Monday, November 20th, 2006

First post on a cold wet windy November Monday. Not the most auspicious of starts perhaps, given the atrocious weekend I’ve just endured, weather- and emotion-wise.

It began well enough with a busy Saturday as per normal. Went to Casino Royal in the evening and really enjoyed it, so much so I think it’s the best Bond film ever.

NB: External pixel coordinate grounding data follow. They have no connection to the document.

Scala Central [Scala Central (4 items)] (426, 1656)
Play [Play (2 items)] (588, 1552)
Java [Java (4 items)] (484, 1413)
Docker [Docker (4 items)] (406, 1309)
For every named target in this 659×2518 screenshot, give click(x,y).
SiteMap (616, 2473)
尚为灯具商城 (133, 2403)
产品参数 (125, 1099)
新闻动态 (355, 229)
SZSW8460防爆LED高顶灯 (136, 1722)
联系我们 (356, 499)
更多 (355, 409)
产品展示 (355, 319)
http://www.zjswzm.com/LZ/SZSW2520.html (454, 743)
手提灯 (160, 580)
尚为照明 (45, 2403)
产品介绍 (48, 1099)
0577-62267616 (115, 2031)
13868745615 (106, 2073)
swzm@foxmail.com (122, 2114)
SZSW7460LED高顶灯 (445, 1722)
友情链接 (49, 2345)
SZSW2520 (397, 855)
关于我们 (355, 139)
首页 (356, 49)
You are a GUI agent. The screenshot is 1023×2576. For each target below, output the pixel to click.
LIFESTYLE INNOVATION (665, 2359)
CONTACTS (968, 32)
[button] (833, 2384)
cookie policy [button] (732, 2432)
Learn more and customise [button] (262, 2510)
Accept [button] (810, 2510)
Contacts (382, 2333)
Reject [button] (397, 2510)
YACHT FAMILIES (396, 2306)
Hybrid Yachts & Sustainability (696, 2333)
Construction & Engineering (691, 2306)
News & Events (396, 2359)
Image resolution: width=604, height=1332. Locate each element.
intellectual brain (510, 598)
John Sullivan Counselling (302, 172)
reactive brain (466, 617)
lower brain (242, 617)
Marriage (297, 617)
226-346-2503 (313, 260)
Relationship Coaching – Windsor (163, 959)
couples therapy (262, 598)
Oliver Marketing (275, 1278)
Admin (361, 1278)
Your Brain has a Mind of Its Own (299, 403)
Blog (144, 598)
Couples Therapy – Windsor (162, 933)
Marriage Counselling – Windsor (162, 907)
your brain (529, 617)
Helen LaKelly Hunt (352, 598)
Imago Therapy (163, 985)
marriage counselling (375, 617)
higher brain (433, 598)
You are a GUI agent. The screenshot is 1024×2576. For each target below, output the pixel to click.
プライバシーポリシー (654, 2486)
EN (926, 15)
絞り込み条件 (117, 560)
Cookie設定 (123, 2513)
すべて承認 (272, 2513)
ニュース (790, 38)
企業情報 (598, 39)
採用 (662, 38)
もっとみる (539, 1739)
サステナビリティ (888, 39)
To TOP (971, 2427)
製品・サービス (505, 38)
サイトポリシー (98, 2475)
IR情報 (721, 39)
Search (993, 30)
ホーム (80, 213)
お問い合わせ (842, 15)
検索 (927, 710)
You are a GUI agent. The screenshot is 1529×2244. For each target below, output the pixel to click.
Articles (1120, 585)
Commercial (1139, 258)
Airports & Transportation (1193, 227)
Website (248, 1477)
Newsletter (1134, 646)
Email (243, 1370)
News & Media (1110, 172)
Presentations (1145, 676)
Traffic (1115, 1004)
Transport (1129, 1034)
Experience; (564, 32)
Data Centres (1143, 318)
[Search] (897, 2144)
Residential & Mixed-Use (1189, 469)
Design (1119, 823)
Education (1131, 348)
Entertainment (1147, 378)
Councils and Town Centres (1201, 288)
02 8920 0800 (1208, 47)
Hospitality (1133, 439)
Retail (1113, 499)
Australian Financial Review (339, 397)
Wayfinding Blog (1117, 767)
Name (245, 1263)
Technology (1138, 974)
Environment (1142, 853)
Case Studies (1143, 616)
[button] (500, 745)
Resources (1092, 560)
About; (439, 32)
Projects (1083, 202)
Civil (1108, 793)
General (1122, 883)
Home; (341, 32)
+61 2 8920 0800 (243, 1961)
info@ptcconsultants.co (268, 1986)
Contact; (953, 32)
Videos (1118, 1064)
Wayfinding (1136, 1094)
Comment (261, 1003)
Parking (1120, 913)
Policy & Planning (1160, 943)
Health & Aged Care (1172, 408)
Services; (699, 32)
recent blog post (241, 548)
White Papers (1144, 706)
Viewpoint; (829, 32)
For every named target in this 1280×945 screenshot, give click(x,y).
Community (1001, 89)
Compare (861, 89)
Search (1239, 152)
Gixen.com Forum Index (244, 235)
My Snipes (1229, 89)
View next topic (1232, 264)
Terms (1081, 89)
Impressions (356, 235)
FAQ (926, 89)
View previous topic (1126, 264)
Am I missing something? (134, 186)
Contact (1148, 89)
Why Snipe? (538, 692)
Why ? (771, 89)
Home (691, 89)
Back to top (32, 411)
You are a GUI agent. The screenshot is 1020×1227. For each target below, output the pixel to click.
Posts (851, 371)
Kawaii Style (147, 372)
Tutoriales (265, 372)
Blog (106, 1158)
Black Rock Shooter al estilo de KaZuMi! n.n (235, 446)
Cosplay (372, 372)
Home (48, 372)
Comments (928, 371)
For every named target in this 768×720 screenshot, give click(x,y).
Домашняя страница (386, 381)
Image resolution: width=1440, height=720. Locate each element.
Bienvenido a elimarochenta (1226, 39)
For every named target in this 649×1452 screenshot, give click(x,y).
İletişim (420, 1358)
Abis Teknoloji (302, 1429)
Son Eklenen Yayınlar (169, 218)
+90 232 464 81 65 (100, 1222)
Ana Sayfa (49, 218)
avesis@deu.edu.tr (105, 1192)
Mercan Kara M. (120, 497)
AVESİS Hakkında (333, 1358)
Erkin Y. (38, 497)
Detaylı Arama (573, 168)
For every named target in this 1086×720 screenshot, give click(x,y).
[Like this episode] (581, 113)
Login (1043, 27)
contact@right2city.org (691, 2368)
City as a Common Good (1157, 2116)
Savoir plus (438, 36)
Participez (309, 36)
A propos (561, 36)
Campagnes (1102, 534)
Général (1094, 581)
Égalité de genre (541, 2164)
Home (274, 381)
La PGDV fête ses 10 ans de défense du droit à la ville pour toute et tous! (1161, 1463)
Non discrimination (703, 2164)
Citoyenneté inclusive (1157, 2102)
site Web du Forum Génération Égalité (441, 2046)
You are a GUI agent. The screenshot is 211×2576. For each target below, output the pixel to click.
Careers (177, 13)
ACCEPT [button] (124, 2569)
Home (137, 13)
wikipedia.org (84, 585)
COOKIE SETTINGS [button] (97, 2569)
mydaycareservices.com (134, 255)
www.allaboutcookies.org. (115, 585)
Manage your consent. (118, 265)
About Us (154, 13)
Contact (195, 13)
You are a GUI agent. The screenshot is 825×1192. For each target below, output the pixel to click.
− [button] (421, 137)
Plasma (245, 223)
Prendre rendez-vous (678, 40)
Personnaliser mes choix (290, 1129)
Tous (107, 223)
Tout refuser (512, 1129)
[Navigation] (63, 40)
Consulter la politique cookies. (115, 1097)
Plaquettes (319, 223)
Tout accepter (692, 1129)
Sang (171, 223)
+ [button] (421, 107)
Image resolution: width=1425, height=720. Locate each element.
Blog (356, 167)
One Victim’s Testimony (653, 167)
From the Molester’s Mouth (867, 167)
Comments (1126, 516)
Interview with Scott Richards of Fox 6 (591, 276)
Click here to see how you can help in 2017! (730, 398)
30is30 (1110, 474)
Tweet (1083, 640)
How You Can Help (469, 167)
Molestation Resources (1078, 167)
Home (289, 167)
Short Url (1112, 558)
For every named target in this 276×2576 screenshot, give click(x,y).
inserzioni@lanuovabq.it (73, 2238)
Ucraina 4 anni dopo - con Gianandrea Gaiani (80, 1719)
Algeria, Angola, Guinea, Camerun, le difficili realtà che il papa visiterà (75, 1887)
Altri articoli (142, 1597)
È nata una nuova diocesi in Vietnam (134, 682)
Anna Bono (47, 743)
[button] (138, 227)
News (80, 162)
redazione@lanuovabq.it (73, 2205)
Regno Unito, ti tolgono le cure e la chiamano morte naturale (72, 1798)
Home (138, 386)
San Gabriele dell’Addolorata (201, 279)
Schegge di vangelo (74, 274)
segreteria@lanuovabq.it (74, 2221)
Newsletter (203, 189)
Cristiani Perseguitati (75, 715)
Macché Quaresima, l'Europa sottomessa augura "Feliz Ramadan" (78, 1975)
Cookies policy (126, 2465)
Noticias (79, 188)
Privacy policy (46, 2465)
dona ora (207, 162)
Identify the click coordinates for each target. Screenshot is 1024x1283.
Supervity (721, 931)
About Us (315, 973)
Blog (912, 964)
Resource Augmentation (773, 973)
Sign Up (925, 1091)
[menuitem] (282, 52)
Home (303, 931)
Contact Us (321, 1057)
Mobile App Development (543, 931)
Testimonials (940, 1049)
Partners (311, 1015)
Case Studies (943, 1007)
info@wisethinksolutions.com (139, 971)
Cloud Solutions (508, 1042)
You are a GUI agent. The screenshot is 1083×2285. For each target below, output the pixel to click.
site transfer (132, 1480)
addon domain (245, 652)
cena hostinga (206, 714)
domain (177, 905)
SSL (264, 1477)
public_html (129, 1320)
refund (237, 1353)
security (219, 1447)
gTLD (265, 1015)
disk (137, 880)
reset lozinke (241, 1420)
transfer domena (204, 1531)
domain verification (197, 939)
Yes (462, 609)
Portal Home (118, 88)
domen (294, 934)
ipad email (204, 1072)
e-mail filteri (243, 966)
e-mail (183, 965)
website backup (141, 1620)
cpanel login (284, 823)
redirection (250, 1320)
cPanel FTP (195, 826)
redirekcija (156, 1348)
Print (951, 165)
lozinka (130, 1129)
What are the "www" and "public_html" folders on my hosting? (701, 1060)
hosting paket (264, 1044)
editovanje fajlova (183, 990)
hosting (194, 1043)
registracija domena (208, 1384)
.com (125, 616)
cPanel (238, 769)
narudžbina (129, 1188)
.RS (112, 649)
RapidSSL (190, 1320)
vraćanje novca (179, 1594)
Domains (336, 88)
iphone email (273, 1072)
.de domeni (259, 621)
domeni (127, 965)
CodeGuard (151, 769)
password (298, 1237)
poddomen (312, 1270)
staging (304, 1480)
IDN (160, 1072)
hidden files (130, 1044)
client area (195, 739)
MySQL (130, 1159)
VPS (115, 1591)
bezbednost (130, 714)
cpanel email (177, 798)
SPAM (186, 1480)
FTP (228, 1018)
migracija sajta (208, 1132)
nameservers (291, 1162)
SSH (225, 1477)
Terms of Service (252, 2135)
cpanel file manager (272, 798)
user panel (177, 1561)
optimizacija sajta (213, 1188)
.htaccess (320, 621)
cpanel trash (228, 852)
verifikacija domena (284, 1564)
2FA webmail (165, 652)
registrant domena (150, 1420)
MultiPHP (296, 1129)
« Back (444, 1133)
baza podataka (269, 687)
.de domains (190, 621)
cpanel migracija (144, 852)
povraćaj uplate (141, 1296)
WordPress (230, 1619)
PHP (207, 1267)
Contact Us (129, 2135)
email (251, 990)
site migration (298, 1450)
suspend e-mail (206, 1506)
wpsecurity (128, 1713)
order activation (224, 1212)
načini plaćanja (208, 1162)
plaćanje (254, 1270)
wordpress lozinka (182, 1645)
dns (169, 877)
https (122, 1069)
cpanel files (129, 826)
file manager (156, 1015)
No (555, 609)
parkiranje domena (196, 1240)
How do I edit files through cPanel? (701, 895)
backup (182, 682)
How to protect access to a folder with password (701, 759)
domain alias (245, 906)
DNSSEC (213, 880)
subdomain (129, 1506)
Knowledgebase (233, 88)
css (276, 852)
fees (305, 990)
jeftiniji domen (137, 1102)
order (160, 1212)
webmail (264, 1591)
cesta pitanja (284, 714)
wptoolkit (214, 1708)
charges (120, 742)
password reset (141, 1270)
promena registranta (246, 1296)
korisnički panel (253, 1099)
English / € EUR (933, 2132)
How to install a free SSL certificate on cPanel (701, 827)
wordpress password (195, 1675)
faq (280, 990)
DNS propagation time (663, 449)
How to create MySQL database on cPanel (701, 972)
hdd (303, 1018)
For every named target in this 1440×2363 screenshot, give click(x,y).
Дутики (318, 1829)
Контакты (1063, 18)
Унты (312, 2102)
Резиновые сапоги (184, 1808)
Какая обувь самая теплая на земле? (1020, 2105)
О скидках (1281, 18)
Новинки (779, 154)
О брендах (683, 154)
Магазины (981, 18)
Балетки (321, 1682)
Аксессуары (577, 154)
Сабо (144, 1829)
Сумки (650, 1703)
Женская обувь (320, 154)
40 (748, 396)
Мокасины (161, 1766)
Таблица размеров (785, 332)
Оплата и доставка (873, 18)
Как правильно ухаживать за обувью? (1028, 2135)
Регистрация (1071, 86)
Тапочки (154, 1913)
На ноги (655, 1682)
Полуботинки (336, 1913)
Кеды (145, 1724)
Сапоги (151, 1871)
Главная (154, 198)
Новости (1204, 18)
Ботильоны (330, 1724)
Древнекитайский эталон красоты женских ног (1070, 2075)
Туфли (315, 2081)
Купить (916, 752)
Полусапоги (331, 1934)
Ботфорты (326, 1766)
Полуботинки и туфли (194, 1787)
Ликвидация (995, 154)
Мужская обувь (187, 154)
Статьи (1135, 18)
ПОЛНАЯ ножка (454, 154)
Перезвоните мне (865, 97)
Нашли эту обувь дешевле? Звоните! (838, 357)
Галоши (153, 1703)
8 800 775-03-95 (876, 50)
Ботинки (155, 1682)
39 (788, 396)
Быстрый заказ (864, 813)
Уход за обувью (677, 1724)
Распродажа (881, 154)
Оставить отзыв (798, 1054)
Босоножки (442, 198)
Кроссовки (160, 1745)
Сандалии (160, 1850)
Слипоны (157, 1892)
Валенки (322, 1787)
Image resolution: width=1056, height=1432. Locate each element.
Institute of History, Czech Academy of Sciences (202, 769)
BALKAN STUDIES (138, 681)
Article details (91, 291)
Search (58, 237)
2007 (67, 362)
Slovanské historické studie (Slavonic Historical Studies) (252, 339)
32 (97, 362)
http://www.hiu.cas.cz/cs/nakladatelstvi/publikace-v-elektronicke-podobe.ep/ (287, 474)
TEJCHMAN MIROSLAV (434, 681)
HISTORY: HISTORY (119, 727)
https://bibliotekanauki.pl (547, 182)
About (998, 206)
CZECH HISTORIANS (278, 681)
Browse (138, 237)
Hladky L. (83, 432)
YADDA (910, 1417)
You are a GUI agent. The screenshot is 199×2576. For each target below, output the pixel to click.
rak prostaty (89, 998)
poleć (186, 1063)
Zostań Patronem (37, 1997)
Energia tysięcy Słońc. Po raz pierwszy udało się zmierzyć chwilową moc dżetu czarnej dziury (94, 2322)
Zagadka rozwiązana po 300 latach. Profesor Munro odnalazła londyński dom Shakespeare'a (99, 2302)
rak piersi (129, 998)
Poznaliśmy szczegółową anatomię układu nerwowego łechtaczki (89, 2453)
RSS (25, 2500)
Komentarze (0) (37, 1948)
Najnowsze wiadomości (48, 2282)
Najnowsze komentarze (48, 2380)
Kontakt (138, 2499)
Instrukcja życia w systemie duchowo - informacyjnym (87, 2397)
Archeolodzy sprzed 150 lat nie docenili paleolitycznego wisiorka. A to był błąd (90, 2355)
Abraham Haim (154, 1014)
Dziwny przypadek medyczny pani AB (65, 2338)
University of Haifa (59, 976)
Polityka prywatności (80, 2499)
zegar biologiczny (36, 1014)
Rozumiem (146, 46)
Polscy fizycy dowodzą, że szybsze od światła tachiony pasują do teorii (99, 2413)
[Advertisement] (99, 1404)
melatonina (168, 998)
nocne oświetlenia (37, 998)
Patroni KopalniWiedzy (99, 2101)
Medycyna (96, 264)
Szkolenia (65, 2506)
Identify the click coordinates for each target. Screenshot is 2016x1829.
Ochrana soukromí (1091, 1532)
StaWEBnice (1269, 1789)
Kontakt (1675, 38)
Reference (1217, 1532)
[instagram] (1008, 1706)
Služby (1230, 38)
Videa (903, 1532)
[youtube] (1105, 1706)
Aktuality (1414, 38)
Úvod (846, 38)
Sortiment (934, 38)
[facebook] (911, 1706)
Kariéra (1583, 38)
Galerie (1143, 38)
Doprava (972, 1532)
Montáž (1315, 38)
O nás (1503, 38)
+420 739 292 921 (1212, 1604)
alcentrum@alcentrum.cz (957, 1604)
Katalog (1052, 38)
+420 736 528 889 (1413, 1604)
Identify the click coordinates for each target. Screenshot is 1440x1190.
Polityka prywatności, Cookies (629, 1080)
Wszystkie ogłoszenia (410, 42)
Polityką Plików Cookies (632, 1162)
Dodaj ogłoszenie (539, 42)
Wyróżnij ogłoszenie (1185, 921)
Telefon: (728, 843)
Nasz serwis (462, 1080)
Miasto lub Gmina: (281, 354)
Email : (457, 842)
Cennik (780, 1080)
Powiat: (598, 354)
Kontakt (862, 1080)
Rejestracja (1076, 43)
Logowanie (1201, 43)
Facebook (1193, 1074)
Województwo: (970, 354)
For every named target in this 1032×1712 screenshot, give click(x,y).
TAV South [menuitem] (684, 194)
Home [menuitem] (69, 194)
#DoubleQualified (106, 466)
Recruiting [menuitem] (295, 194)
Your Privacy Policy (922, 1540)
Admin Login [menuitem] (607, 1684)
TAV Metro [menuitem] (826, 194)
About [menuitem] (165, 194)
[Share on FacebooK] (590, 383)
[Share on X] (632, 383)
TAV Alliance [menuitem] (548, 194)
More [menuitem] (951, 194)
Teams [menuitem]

Once back home, I cracked open a bottle of red wine and we watched 2001: A Space Odyssey on the box. All seemed to be going ok until I commented on how the cultural bias could be seen in the dialog 36 years later, which was taken up as a negative criticism of the film on my part which was not at all my intention. I was merely voicing what I was thinking. My drawing attention to the presence of one Leonard Rossiter - the lead actor of one of my all time favourite series (The Rise and Fall of Reginald Perrin) - was taken as a personal attack almost, and things went rapidly downhill from there, so much so that I didn’t watch the rest of the film and went to bed. My dreams, which I don’t remember, were dark and foreboding.

I lay in bed on Sunday morning for more than an hour, filled with confusion, foreboding and sadness, with what’s the point as a refrain in my head. What was the point of getting up? I may as well not have as the day proved a washout and I’m not just talking about the weather, the only bright spark being 40 minutes of truely awesome rugby played by Ireland against Australia, during which I managed to get through a large pile of ironing while I watched.

Today isn’t much better. I keep asking myself what is the point and feel like I’m just going through the motions. I feel unappreciated, misunderstood, pissed-off, isolated, sad and bewildered in turn.